I'm trying to find how much stress PostgreSQL puts on disks, and the results so far are discouraging. Please take a look at the methodology, apparently, I missed something or calculated the numbers incorrectly.
Environment
PostgreSQL 9.6.0-1.pgdg16.04 + 1 runs inside a separate LXC container with Ubuntu 16.04.1 LTS (kernel version 4.0.0-38, ext4 file system on top of SSD), it has only one client connection, from which I run tests .
I disabled autovacuum to prevent unnecessary entries. The calculation of the written bytes is performed by the following command: I want to find the total number of bytes written by all PostgreSQL processes (including WAL writer):
pgrep postgres | xargs -I {} cat /proc/{}/io | grep ^write_bytes | cut -d' ' -f2 | python -c "import sys; print sum(int(l) for l in sys.stdin)"
Test
With the # sign, I marked the database command, with → I marked the result of the write_bytes sum after the database command. The test test is simple: a table with one int4 column filled with 10,000,000 values.
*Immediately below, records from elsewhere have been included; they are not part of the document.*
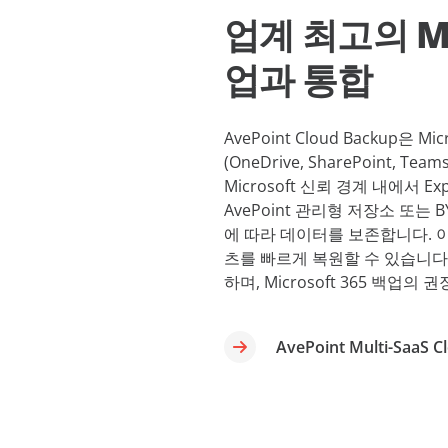
업계 최고의 Mu
업과 통합
AvePoint Cloud Backup은 Mi
(OneDrive, SharePoint, Teams
Microsoft 신뢰 경계 내에서 
AvePoint 관리형 저장소 또는 BY
에 따라 데이터를 보존합니다. 
츠를 빠르게 복원할 수 있습니다. 또한
하며, Microsoft 365 백
AvePoint Multi-SaaS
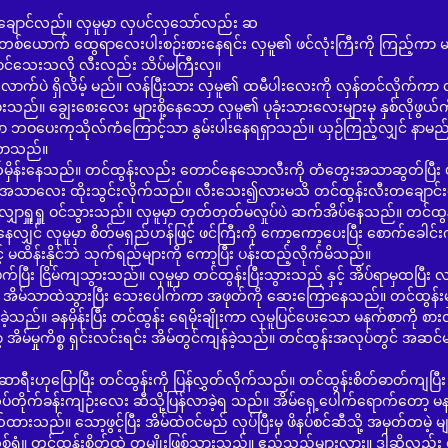
်လည်။ လှမူမှာ လှပင်လှသော်လည်း ဆ
ွန်းတစ်ယောက် ထွေရာလေးပါးစဉ်းစားနေရင်း လှမူ၏ ဖင်လုံးကြီးကို ကြည့်ကာ 
ာင်သေးသလို လီးလည်း သိပ်မကြီးလှ။
့် မည်။ လန်ပြီးသား လှမူ၏ ထမီပါးလေးကို လှန်တင်လိုက်ကာ လီ
သည်။ ချွေးစေးလေး များစို့နေသော လှမူ၏ ပုခုံးသားလေးများမှ နှစ်လိုဖွယ်ကို
ာ ဘဝပေးကုသိုလ်ကံကြောင့်သာ နွမ်းပါးနေရရှာသည်။ ယှဉ်ကြည့်လျှင် နာမည
းလာသည်။
ည်။ တင်ထွန်းလည်း တောင်နေသောလီးကို တံတွေးအသာဆွတ်ပြီး ဖင
ို့ အသာလေး ထိုးသွင်းလိုက်သည်။ လီးသေး၍လားမသိ တင်ထွန်းလီးတချောင်းလ
ှောရှူရှူ ဝင်သွားသည်။ လှမူမှာ တုတ်တုတ်မလှုပ်ပဲ ဆက်အိပ်နေသည်။ တင်ထ
ှင် လှမူမှာ စိတ်မရှည်ဟန်ဖြင့် ဖင်ကြီးကို ကော့ကော့ပေးပြီး စောက်ခေါင်းကိ
မထိန်းနိုင်ဘဲ သုက်ရည်များကို ကော့ပြီး ပန်းထည့်လိုက်မိသည်။
ကျသွားသည်။ လှမူမှာ တင်ထွန်းပြီးသွားသည် နှင့် အိပ်ရာမှထပြီး လက
ျှင် အိမ်သာထဲသွားပြီး သေးပေါက်ကာ အဖုတ်ကို ဆေးကြောနေသည်။ တင်ထွန်း
န်ခဲ့သည်။ ခနမှိန်းပြီး တင်ထွန်း ရေမိုးချိုးကာ လှမူပြင်ပေးသော မနက်စာကို စား
အိမ်မှုကိစ္စ ရှင်းလင်းရင်း အိမ်တွင်ကျန်ခဲ့သည်။ တင်ထွန်းအလုပ်တွင် အဆင်မ
ပြီး တင်ထွန်းကို ပြန်လွှတ်လိုက်သည်။ တင်ထွန်းစိတ်ဓာတ်ကျပြီး 
ထပ်တိုက်ခန်းကျဉ်းလေး ဆီသို့ပြန်လာခဲ့ရ သည်။ အိမ်ရှေ့ပေါက်ရောက်တော့ မ
းသည်။ သော့ဖွင့်ပြီး အိမ်ထဲဝင်မည် လုပ်ပြီးမှ ဖိနပ်စင်ဆီသို့ အမှတ်တမဲ့ မျ
စ်ရံ။ တင်ထွန်းစိတ်ထဲ တမျိုးဖြစ်သွားသည်။ ဧည့်သည်များလား။ ဒါဆိုလည်း ဧ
Before each test, I run a set of commands to free up disk space and prevent additional entries:
# DELETE FROM test_inserts;
Test # 1: Unprepared Table
As stated in the documentation, changes to the UNLOGGED table UNLOGGED not written to the WAL log, so this is a good time to start:
# CREATE UNLOGGED TABLE test_inserts (f1 INT); → 1526276096 # INSERT INTO test_inserts SELECT generate_series(1, 10000000); → 1902977024
The difference is 376700928 bytes (~ 359 MB), which makes sense (ten million 4-byte integers + lines, pages and other costs), but it still looks too much, almost 10x the actual data size.
Test No. 2: a table without a primary file with a primary key
# CREATE UNLOGGED TABLE test_inserts (f1 INT PRIMARY KEY); → 2379882496 # INSERT INTO test_inserts SELECT generate_series(1, 10000000); → 2967339008
The difference is 587456512 bytes (~ 560 MB).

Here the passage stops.